NOTE 9. LEGAL PROCEEDINGS AND CONTINGENCIES
We are involved in a number of judicial proceedings and other matters arising from the conduct of our business activities.
Although there can be no assurance as to the ultimate outcome, we have generally denied, or believe we have a
meritorious defense and will deny, liability in all litigation pending against us, including (except as otherwise noted herein) the
matters described below, and we intend to defend vigorously each case. We have accrued for legal claims when, and to the
extent that, amounts associated with the claims become probable and can be reasonably estimated. The actual costs of resolving
legal claims may be substantially higher or lower than the amounts accrued for those claims.
For those matters as to which we are not able to estimate a possible loss or range of loss, we are not able to determine
whether the loss will have a material adverse effect on our business, financial condition or results of operations or liquidity. For
matters in this category, we have indicated in the descriptions that follow the reasons that we are unable to estimate the possible
loss or range of loss.
Judicial Proceedings
We are a defendant in a number of lawsuits filed in state and federal courts containing various class action allegations
under state wage-and-hour laws. At this time, we do not believe that any loss associated with these matters would have a
material adverse effect on our financial condition, results of operations or liquidity.
UPS and our subsidiary The UPS Store, Inc., are defendants in Morgate v. The UPS Store, Inc. et al. an action in the Los
Angeles Superior Court brought on behalf of a certified class of all franchisees who chose to rebrand their Mail Boxes Etc.

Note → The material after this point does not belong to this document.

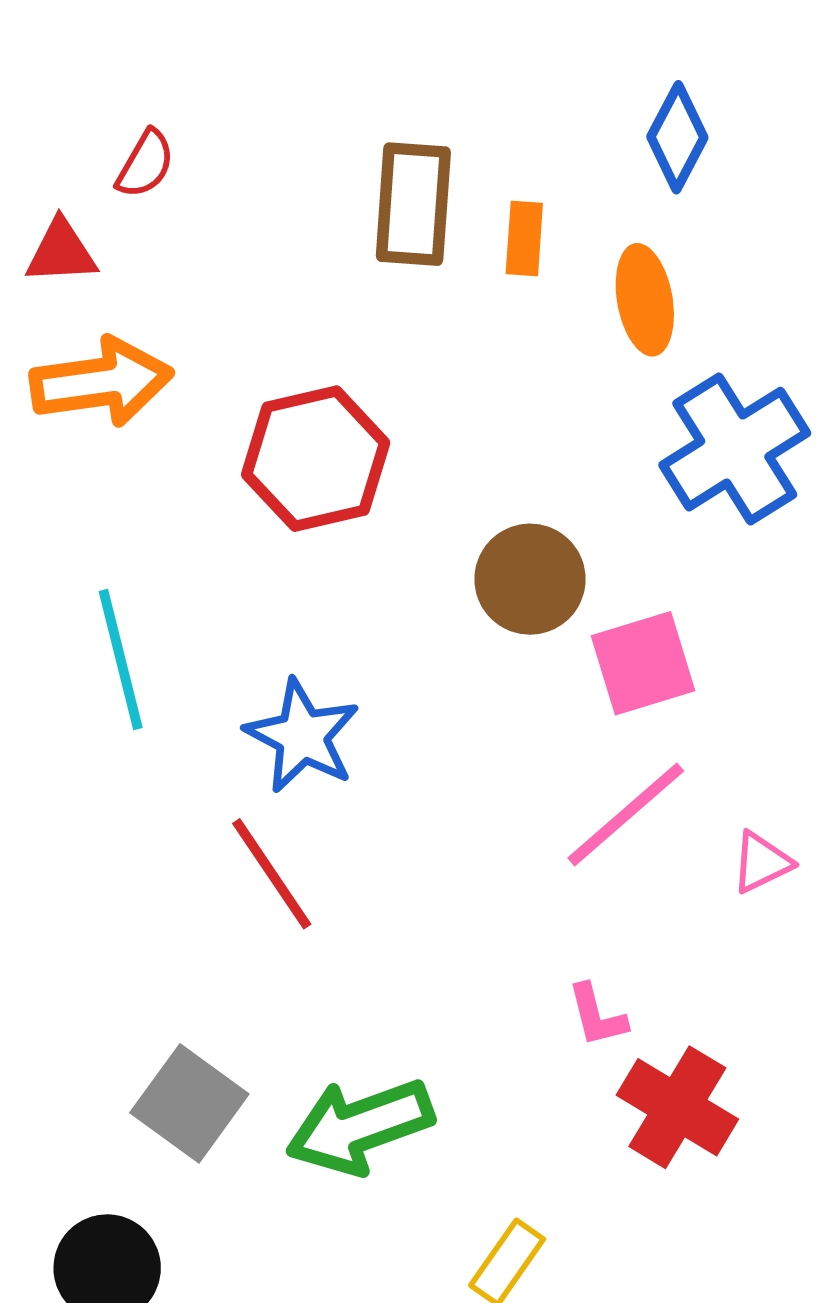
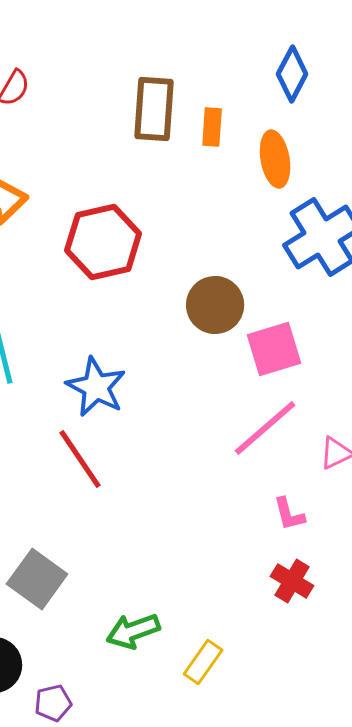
pink L-shape: (597, 1015) -> (289, 514), moved
red cross: (677, 1107) -> (292, 581), size x0.7
green arrow: (360, 1126) -> (133, 631), moved, size x0.7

franchises to The UPS Store in March 2003. Plaintiff alleges that UPS and The UPS Store, Inc. misrepresented and omitted
facts to the class about the market tests that were conducted before offering the class the choice of whether to rebrand to The
UPS Store. Trial is scheduled for January 2017.
There are multiple factors that prevent us from being able to estimate the amount of loss, if any, that may result from the
remaining aspects of this case, including: (1) we are vigorously defending ourselves and believe we have a number of
meritorious legal defenses; and (2) it remains uncertain what evidence of damages, if any, plaintiffs will be able to present.